Мост - [20]
Борхарт сидел на дереве и, казалось, спал. Остальные четверо стояли неподалеку.
— Хоть бы этот парень заткнулся, — заныл вдруг Хагер и даже позеленел. — Он действует мне на нервы.
Форст пел теперь:
— Заткнись, или я тебя пристукну! — крикнул Хагер вне себя от ярости, но Форст только засмеялся в ответ и продолжал петь:
Форст пел, и Хагер больше этим не возмущался. Только сказал:
— Вспомни о малыше!
И тогда наступила тишина, такая, что Хагер готов был побежать к Форсту и умолять его: «Продолжай, Вальтер, ты не так меня понял!»
Но Форст молчал. Иногда только слышалось, как позвякивали фаустпатроны, как плескалась вода в реке, — и больше ни звука.
Хорбер посмотрел на башенные часы. Четверть третьего. Теперь уже недолго. Но с запада больше не доносилось ни артиллерийских залпов, ни шума боя.
Шольтен тихо сказал:
— Впереди еще должны быть наши части, иначе американцы не стреляли бы.
Он задумался и вдруг явственно услышал какой-то шум. Мотор! Шум мотора! Звук приближался, усиливался, его услыхали все!
— Танк! — закричал Шольтен. Но то, что обогнуло угол и выползло на улицу, — великолепная цель для пулеметов, фаустпатронов Вальтера и самозарядной винтовки Юргена Борхарта, — оказалось потрепанным немецким грузовиком, облепленным со всех сторон солдатами.
Грузовик, дребезжа, въехал на мост, замедлил ход и остановился. Шофер крикнул мальчикам:
— Будете взрывать?
— Нет, надо удержать! — ответил Шольтен.
— Какого черта! — выругался шофер. — Надо поскорее сматываться отсюда, а то как бы нас не приняли за подкрепление.
Он дал газ и хотел рвануться вперед.

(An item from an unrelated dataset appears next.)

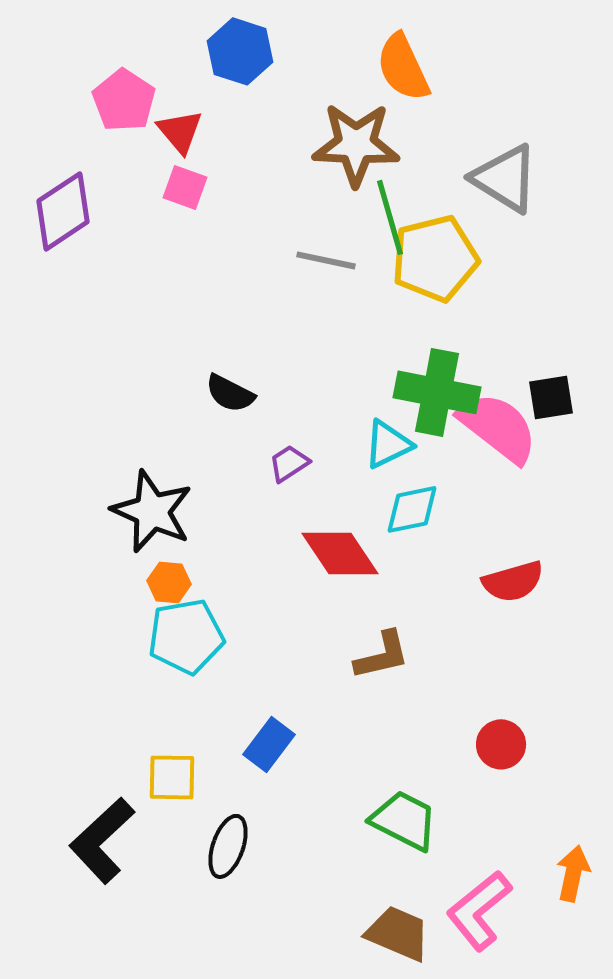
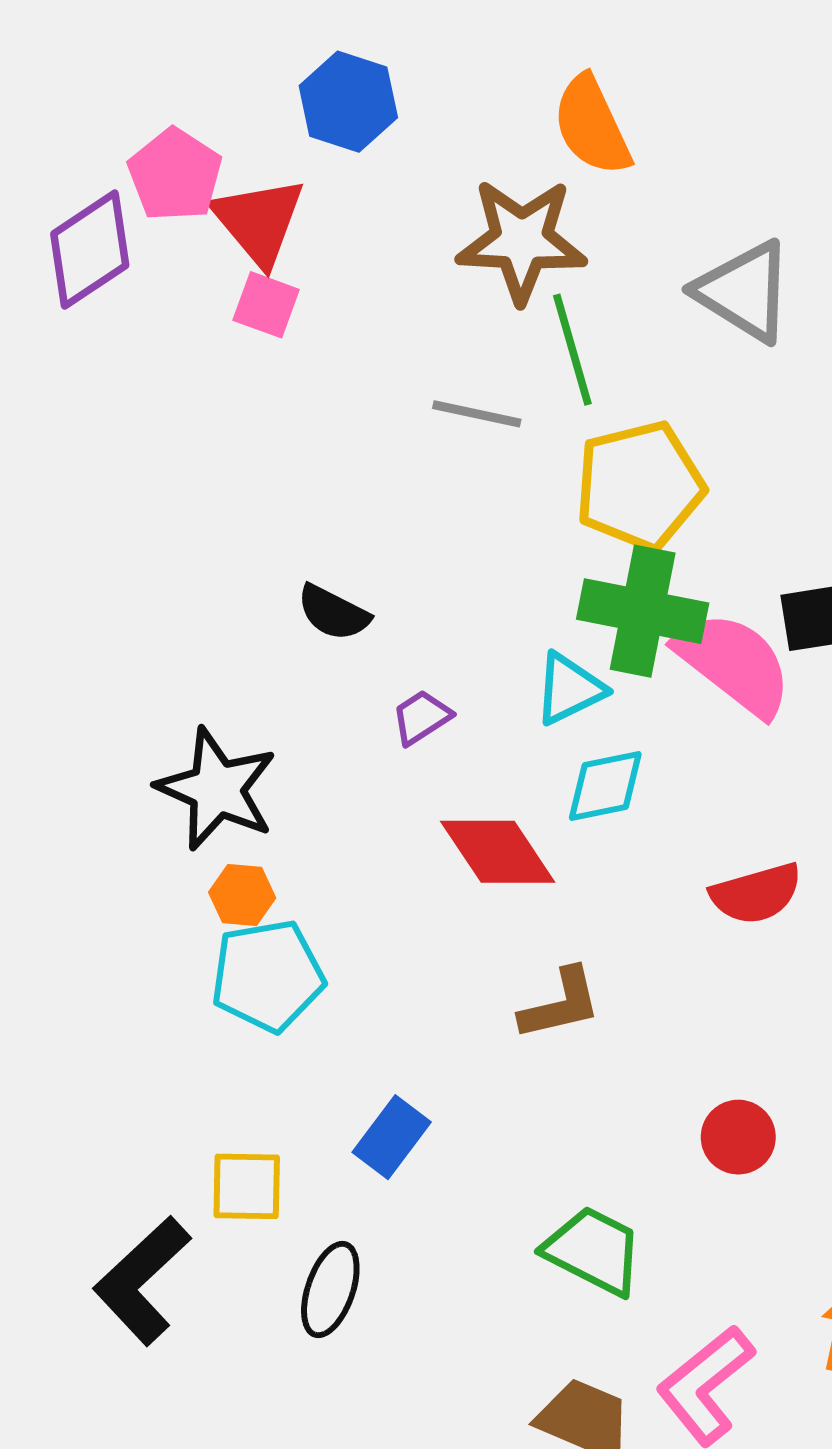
red triangle: (180, 131) -> (259, 221), size x1.4
purple diamond: (63, 211) -> (90, 250), moved
yellow pentagon: (435, 258) -> (640, 486), moved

Но Шольтен бежал рядом с этим старым рыдваном и кричал:
— Американцы далеко? А наши там еще есть?
— Нет, — крикнули ему из кузова, — больше никого! Мы последние. И нас бы прихлопнули, не попадись нам эта телега. Остальные переходят реку выше по течению, в двух километрах отсюда. Но американцы не торопятся.
Солдаты в машине кричали еще что-то, но Шольтен уже не мог ничего разобрать. Он побежал что есть мочи, но не смог их догнать и махнул рукой.
Медленно, не в силах перевести дух, возвращался он на мост. Широко разводя руками, он глубоко дышал, как учили его на уроках гимнастики. Дыхание стало ровнее. А вот и пулемет. Он бросился к нему и сказал Мутцу:
— Теперь начнется, Альберт. Это были последние. Правда, говорят, что американцы не торопятся.
Мутц не знал, что сказать, он только спросил:
— У тебя случайно нет сигарет? Закурить бы, не то я усну.
Сигарет ни у кого не оказалось: ни у Хорбера, ни у Борхарта, ни у Хагера, ни у Форста, ни у Шольтена. Но Хорбер сказал медленно и многозначительно:
— Я знаю, у кого есть сигареты!
И он показал в сторону памятника, где под плащ-палаткой лежал Зиги Бернгард. И тут же на глазах у него показались слезы. Мутц сел на землю и заревел, а Шольтен сказал:
— Будь оно все проклято! Будь все проклято!
Форст, успевший присоединиться к остальным, двинулся к памятнику. Никто не смотрел в его сторону. Он принес полпачки сигарет и совал ее всем под нос.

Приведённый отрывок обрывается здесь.